* _EXERCISE OBJECTIVE_: Work out how many lines in the records below include the string "transactions", and reply with that number alone.

== Segment start ==

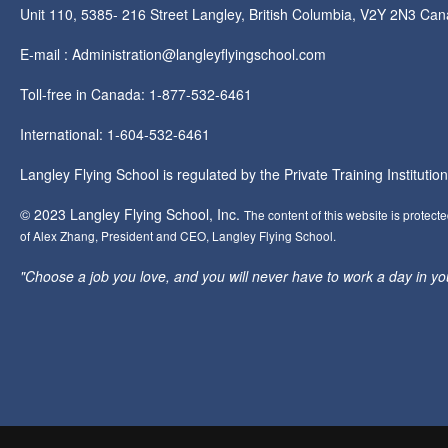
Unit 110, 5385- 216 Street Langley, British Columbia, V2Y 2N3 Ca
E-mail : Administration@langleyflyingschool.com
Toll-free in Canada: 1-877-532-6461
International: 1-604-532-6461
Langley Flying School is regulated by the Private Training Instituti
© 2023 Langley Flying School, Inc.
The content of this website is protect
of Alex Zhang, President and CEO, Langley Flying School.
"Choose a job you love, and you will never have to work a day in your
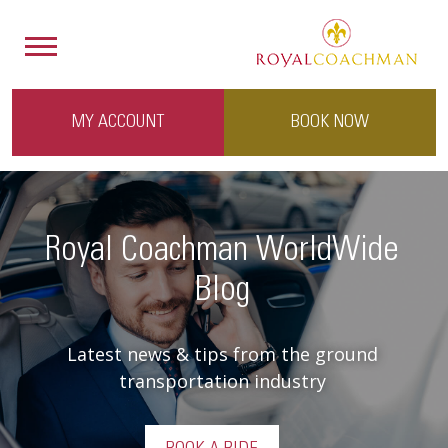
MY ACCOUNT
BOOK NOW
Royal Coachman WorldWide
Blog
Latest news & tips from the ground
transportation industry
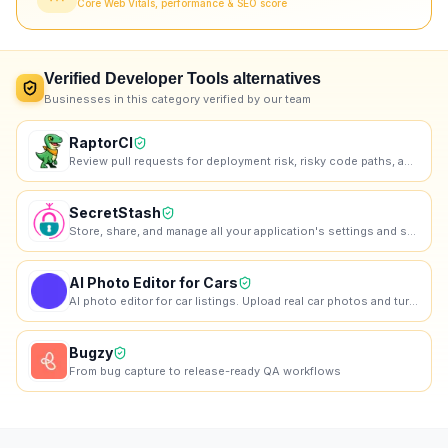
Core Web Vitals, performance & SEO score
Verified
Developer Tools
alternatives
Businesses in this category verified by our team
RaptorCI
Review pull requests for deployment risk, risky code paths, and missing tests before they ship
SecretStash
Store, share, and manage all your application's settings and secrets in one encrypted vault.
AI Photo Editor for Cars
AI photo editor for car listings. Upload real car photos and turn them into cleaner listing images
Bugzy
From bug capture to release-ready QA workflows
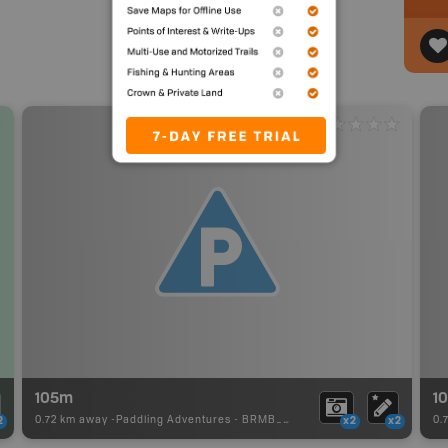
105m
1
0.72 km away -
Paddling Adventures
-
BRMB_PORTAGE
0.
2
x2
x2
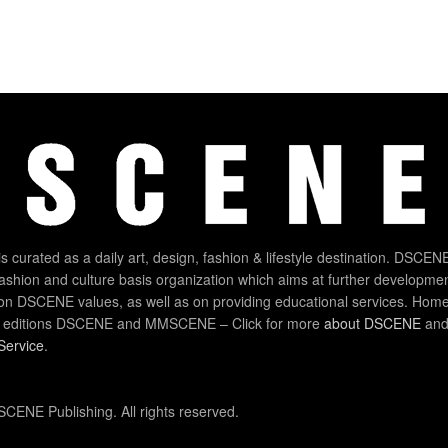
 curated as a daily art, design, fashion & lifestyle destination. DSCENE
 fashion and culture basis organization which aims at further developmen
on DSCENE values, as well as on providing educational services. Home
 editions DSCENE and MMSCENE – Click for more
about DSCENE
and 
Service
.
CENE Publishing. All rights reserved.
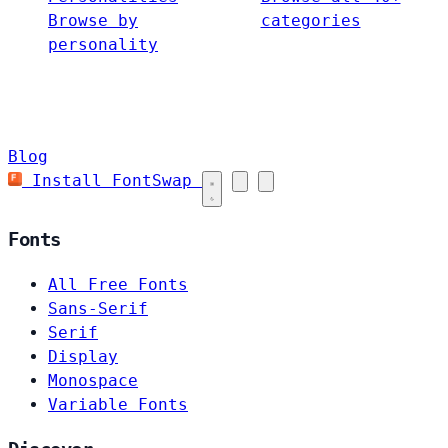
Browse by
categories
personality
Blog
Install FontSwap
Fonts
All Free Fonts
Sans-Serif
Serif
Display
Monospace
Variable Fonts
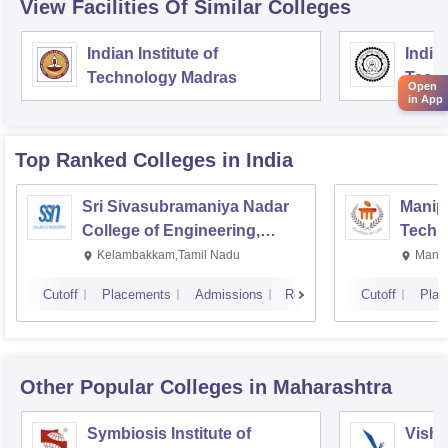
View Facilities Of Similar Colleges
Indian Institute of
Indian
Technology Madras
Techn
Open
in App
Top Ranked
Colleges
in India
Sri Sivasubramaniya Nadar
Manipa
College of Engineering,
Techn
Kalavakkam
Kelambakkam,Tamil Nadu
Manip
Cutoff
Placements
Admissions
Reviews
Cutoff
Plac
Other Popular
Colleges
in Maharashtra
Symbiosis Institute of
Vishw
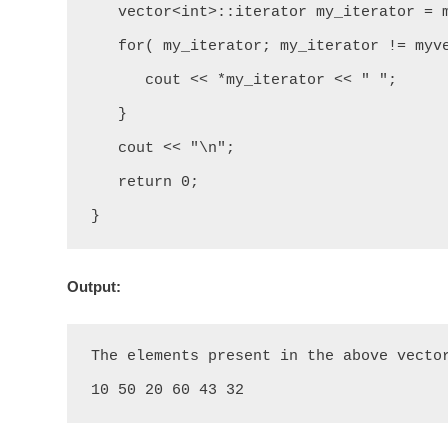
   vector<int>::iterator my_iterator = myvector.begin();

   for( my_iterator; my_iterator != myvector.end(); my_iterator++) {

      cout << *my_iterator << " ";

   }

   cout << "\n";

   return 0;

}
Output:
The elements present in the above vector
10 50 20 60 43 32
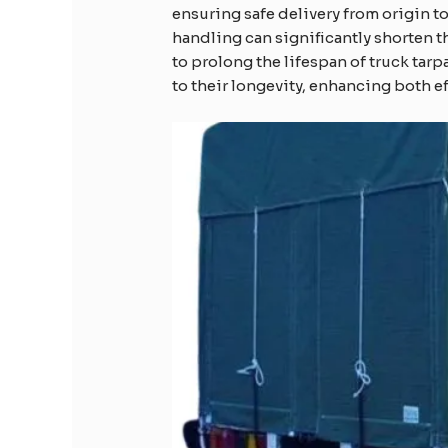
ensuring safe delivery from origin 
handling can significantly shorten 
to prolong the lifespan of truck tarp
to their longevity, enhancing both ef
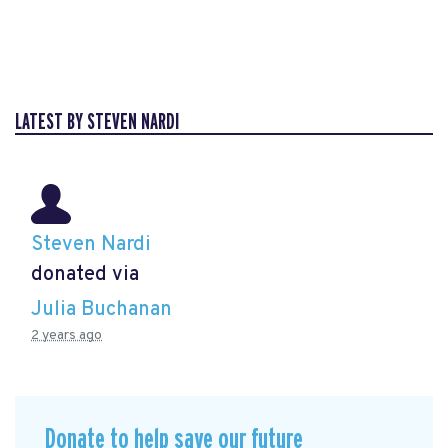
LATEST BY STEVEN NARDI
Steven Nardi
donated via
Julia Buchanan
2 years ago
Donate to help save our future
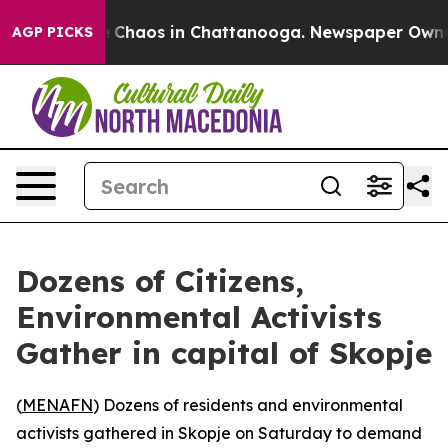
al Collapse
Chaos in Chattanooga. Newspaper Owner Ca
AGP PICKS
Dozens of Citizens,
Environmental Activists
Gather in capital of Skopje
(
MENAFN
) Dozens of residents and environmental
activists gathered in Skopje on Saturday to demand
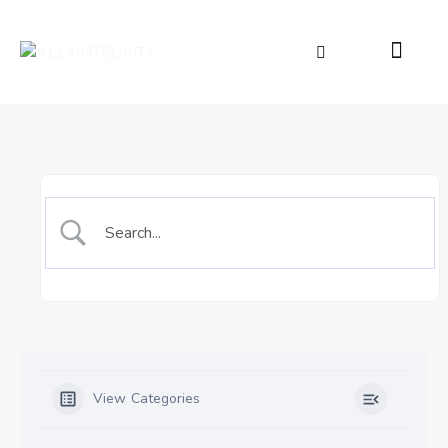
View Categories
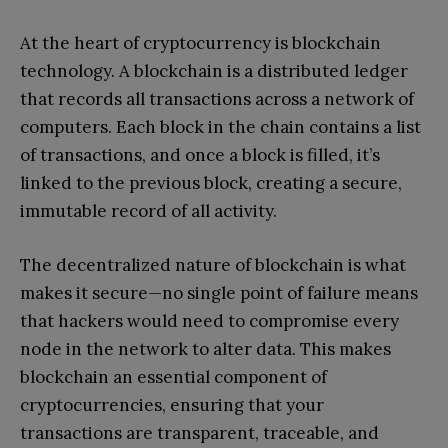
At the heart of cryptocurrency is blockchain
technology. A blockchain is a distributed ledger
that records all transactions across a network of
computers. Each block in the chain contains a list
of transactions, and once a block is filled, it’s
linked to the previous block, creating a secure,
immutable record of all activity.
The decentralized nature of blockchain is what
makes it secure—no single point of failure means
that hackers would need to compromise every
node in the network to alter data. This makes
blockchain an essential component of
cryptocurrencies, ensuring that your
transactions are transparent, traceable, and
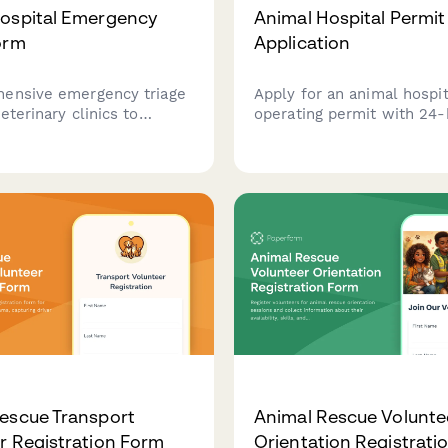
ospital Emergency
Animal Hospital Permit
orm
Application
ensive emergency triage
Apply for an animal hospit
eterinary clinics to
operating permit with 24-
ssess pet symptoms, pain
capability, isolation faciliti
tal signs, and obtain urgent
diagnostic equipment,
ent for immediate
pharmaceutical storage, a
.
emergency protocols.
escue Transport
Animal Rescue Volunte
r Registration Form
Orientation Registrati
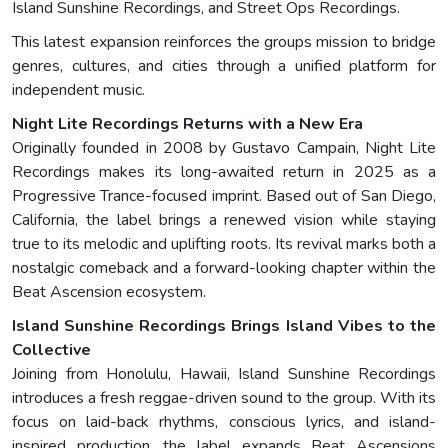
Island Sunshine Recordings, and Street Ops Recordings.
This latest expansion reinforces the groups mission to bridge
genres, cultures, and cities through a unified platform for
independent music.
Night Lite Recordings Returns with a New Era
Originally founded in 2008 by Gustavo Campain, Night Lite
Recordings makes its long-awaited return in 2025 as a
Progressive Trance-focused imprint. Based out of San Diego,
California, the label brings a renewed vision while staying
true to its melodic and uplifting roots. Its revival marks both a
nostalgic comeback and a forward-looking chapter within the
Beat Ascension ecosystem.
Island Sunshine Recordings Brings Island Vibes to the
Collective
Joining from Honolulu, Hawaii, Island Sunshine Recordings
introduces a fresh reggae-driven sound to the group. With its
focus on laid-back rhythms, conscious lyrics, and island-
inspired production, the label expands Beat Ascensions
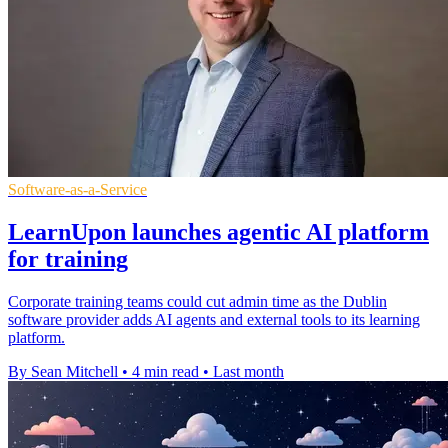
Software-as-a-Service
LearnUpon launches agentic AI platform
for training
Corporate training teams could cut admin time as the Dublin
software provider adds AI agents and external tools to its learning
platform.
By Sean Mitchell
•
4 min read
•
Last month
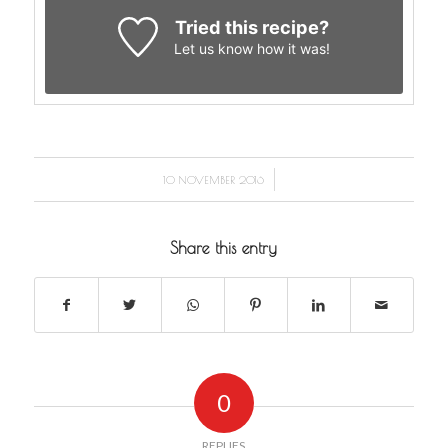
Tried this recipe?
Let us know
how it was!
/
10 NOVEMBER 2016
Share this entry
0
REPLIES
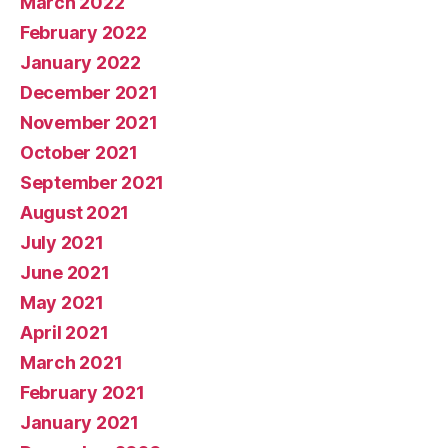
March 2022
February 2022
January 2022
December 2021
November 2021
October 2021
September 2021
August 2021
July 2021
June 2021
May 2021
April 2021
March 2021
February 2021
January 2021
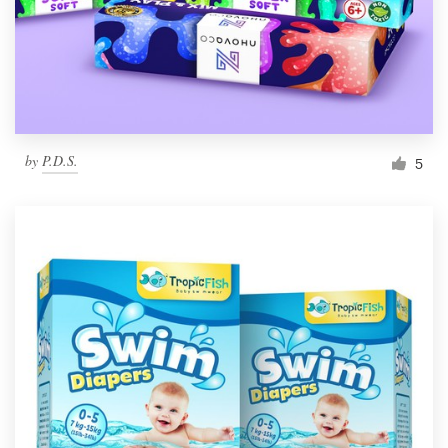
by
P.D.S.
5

== Segment end ==

* _COMPLETED TASK_: 3